Panahi: non mangio né bevo da domenica mattina

Il regista iraniano: «Mi hanno maltrattato e minacciato, ecco le mie ultime volontà»

TEHERAN - La notizia era rimbalzata da Cannes, dove ieri Juliette Binoche non aveva saputo trattenere le lacrime: Jafar Panahi, regista iraniano arrestato lo scorso marzo per il suo sostegno al movimento riformista, è da ormai quattro giorni in sciopero della fame. La conferma è arrivata con un messaggio dello stesso Panahi, pubblicato con il consenso dei suoi familiari su «La Regle du jeu», rivista diretta dal filosofo e giornalista francese Bernard-Henri Levy.

«Con la presente dichiaro i maltrattamenti subiti nella prigione di Evin», ha scritto Panahi, «sabato 15 maggio 2010 le guardie della prigione sono entrate all'improvviso nella nostra cella n.56. Hanno portato via me e i miei compagni di cella, ci hanno spogliati e tenuti al freddo per un'ora e mezzo».

Panahi prosegue la sua denuncia: «Domenica mattina mi hanno portato nella sala di interrogatorio e mi hanno accusato di aver filmato la mia cella, cosa completamente falsa. In seguito, hanno minacciato di imprigionare la mia famiglia a Evin e di maltrattare mia figlia in una prigione senza sicurezza nella città di Rejayi Shahr».
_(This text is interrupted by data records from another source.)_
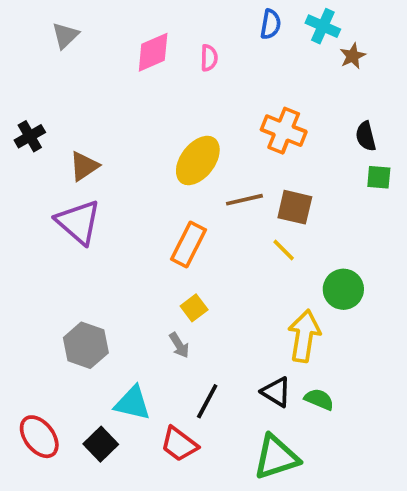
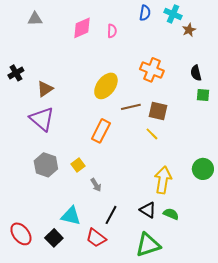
gray triangle: (65, 35) -> (35, 19), turned 42
green circle: (343, 289) -> (203, 169), moved
yellow square: (194, 308) -> (78, 165), moved
gray hexagon: (86, 345) -> (46, 165), moved

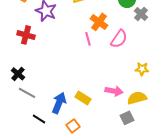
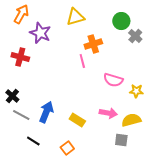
orange cross: (99, 22) -> (93, 44), turned 36
pink semicircle: (119, 39) -> (113, 80), moved, turned 72
blue arrow: (59, 103) -> (46, 112), moved
gray square: (127, 118) -> (121, 140), turned 32

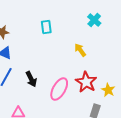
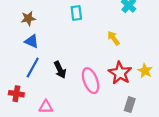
pink ellipse: (59, 89) -> (91, 81), turned -50
yellow star: (108, 90) -> (145, 71), moved

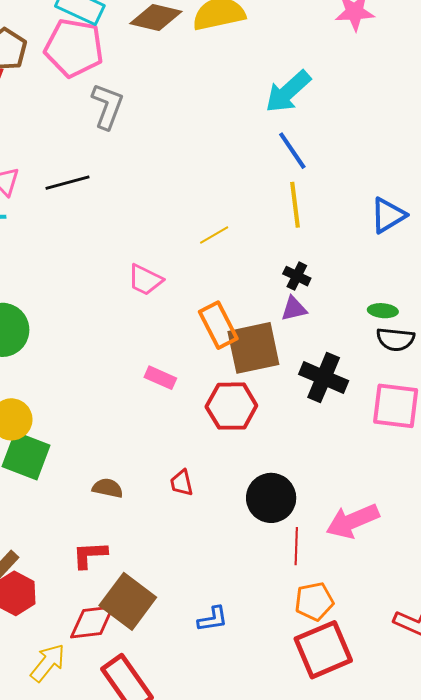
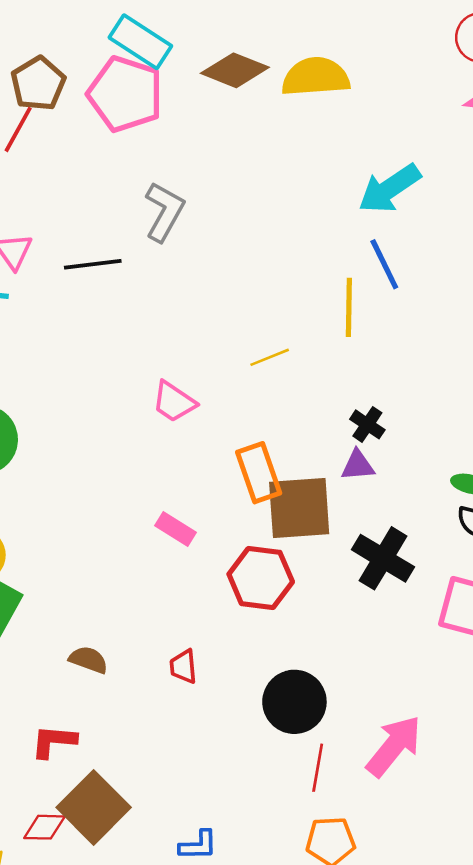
gray L-shape: (107, 106) -> (164, 212), moved
yellow line: (295, 205) -> (349, 307), moved
pink arrow: (353, 521) -> (394, 746), turned 144
red diamond: (92, 622) -> (44, 827), size x0.7

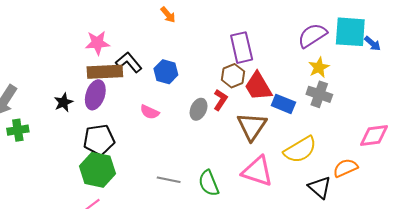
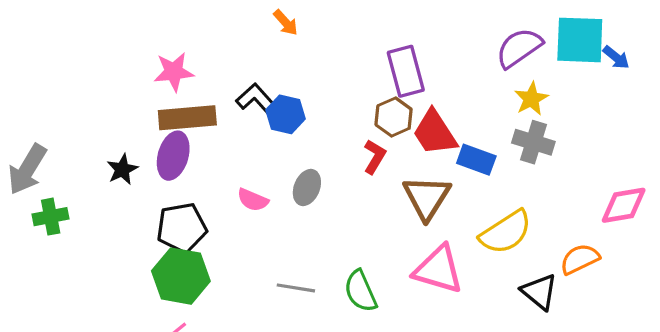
black L-shape: (129, 62) -> (257, 100), moved
gray ellipse: (199, 109) -> (307, 187), moved
pink semicircle: (150, 112) -> (253, 200), moved

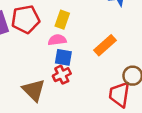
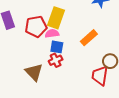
red pentagon: (26, 19) -> (36, 27), moved
yellow rectangle: (62, 20) -> (56, 18), size x1.5

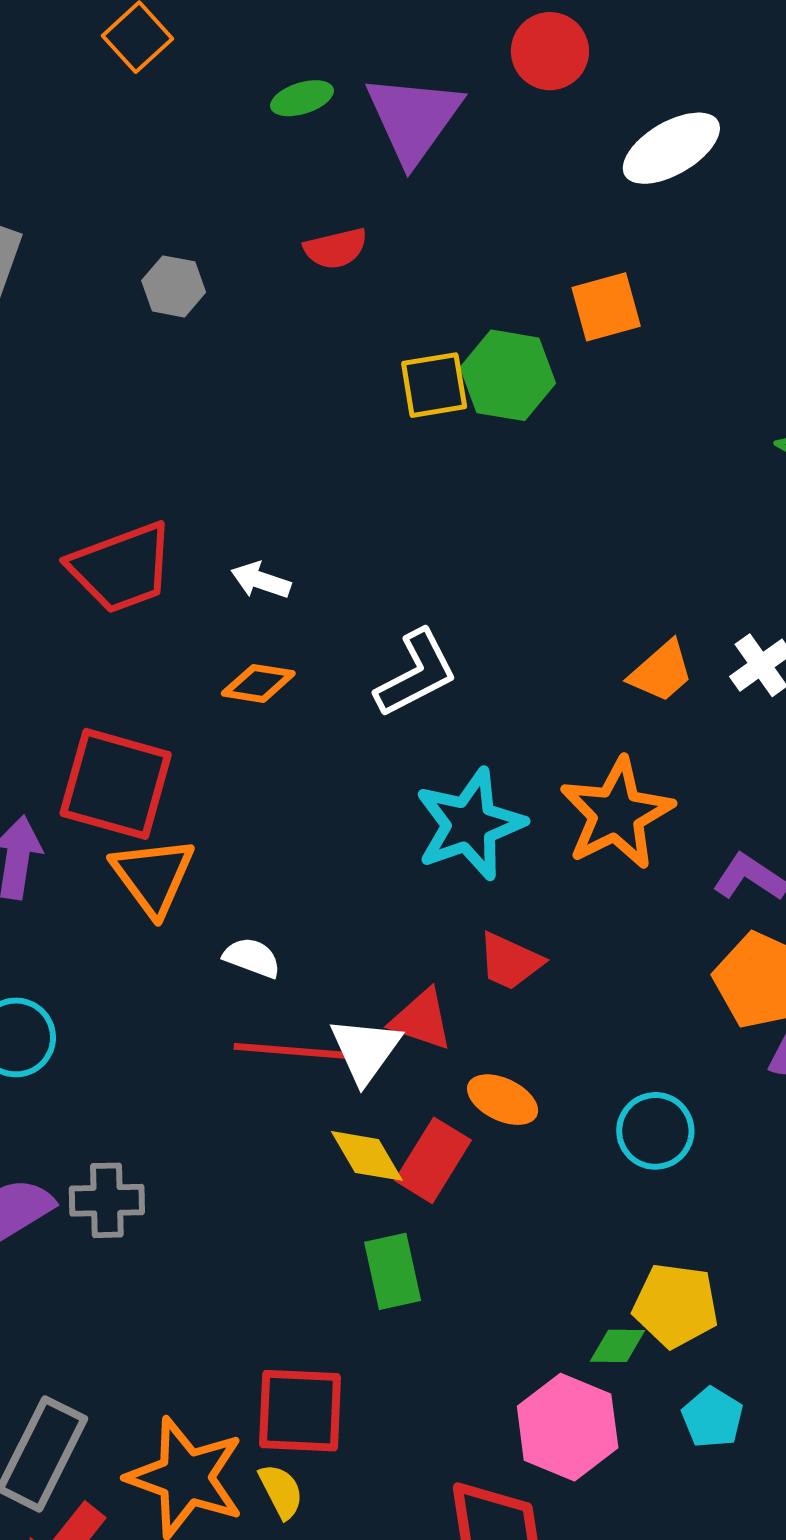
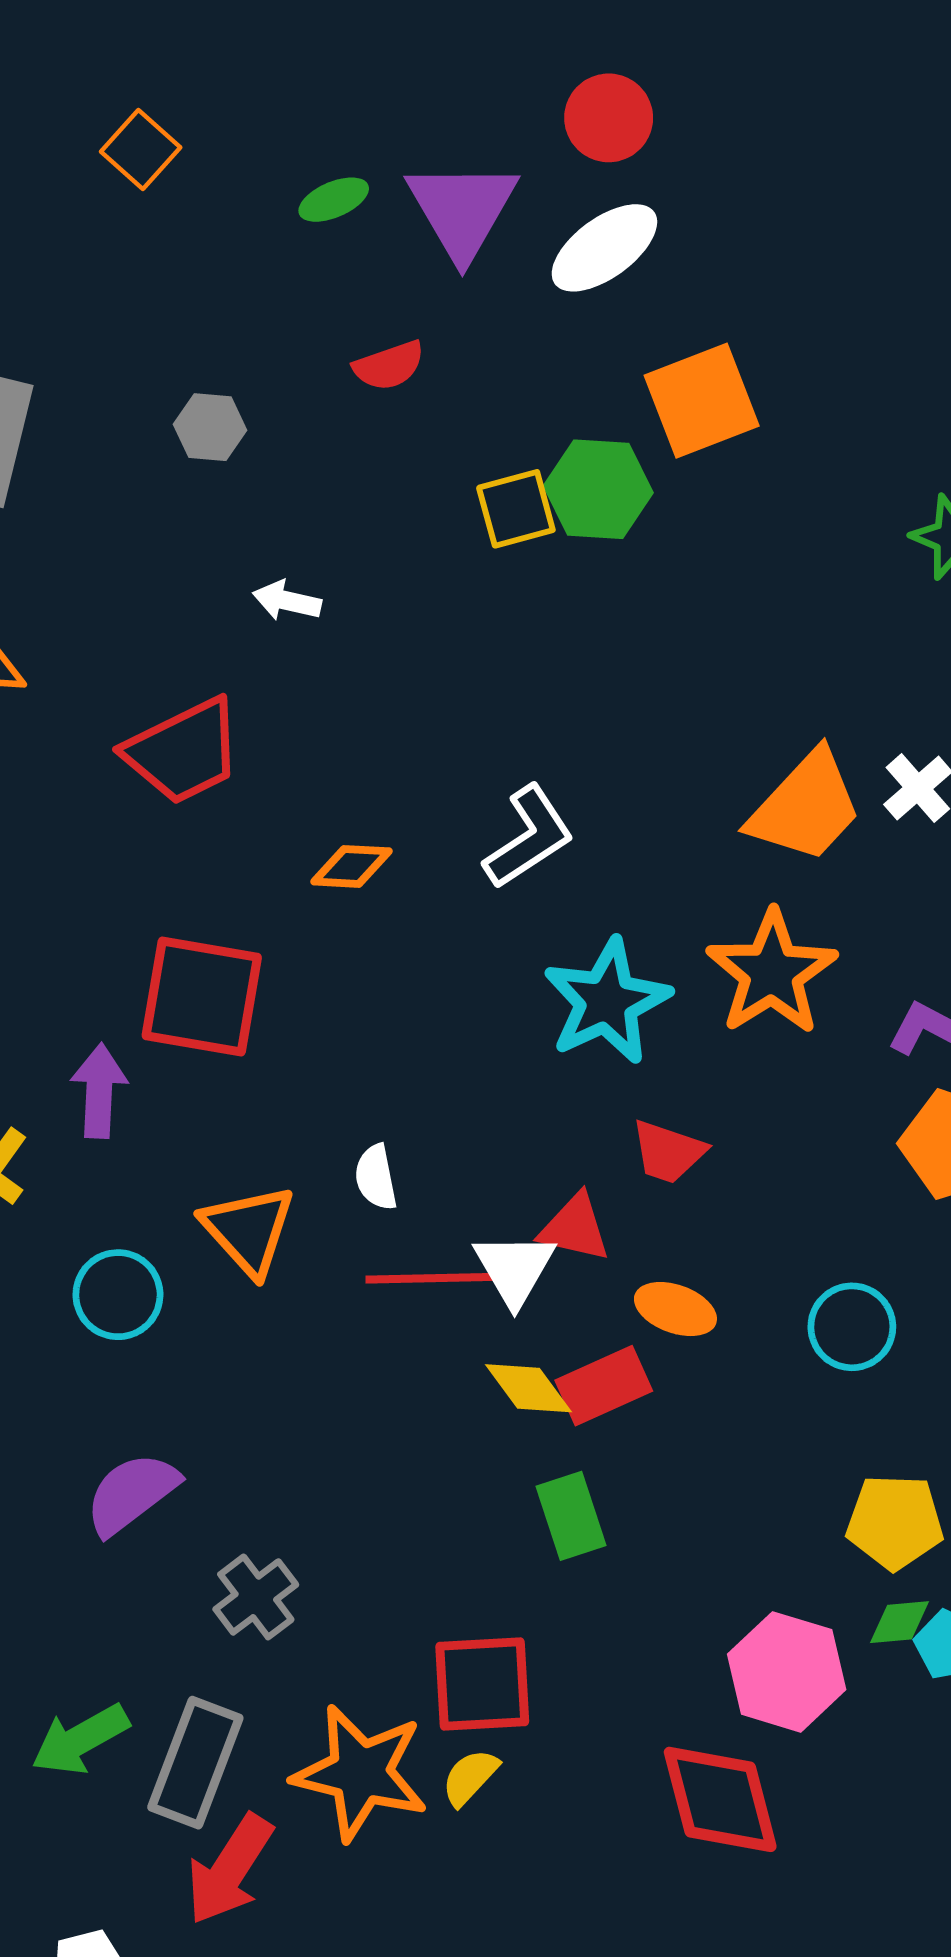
white ellipse: (671, 148) -> (604, 248), moved
orange square: (606, 307) -> (702, 401), size x1.4
white arrow: (261, 580) -> (287, 601), moved
orange trapezoid: (661, 672) -> (806, 807), size x1.6
orange triangle: (153, 876) -> (248, 1230), moved
white semicircle: (252, 958) -> (376, 1177), turned -116
red rectangle: (433, 1160) -> (604, 1386), turned 40
gray cross: (107, 1200) -> (256, 1597), moved, turned -30
green diamond: (618, 1346) -> (899, 1622), moved
yellow semicircle: (281, 1491) -> (470, 1777), turned -104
Poi, il racconto dello sciopero della fame: «Non ho mangiato né bevuto nulla da domenica mattina, e dichiaro che se le mie volontà non saranno rispettate, continuerò senza bere né mangiare. Non voglio essere un topo da laboratorio, vittima dei loro giochi insani, minacciato e torturato psicologicamente». Il regista iraniano chiede di poter «contattare e vedere la mia famiglia, e l'assicurazione totale della loro sicurezza», il «diritto di avere un avvocato, dopo 77 giorni di carcere», una «libertà incondizionata fino al giorno del mio giudizio e del verdetto finale».

Infine, Panahi giura sul cinema «a cui credo», che «non smetterò il mio sciopero finché le mie volontà non saranno esaudite», e dichiara la sua ultima volontà: «Che le mie spoglie siano rese alla mia famiglia e che essa possa seppellirmi dove desidera».